RECORDS FOR THE TASK =
※

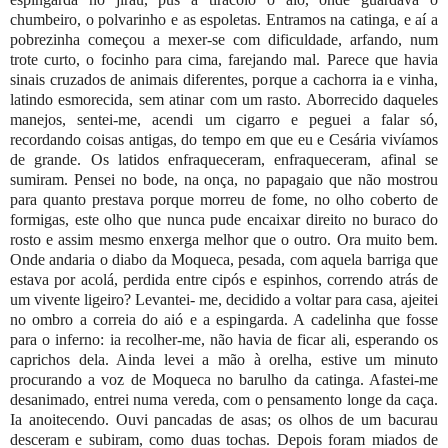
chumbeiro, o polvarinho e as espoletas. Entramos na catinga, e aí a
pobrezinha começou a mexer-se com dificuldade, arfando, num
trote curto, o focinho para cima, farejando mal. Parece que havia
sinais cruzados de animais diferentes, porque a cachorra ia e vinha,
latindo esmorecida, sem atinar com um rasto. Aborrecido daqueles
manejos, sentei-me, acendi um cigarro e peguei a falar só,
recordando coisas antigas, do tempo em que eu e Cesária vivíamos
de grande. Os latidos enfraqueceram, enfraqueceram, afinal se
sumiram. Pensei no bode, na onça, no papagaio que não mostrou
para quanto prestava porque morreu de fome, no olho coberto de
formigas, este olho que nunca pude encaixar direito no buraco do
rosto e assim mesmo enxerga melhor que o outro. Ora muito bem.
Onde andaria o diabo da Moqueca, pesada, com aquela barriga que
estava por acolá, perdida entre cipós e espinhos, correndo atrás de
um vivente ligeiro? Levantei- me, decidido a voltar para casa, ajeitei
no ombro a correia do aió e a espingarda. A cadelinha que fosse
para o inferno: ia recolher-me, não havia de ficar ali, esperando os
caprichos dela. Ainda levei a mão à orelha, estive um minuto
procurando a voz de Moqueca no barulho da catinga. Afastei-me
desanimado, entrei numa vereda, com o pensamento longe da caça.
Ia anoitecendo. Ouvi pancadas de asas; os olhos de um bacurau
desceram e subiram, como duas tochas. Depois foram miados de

※

Reproduce, unchanged, the line containing "estava por acolá, perdida" and each line after it through the end of the listing above, and nothing else.

SOLVED PROBLEM =
estava por acolá, perdida entre cipós e espinhos, correndo atrás de
um vivente ligeiro? Levantei- me, decidido a voltar para casa, ajeitei
no ombro a correia do aió e a espingarda. A cadelinha que fosse
para o inferno: ia recolher-me, não havia de ficar ali, esperando os
caprichos dela. Ainda levei a mão à orelha, estive um minuto
procurando a voz de Moqueca no barulho da catinga. Afastei-me
desanimado, entrei numa vereda, com o pensamento longe da caça.
Ia anoitecendo. Ouvi pancadas de asas; os olhos de um bacurau
desceram e subiram, como duas tochas. Depois foram miados de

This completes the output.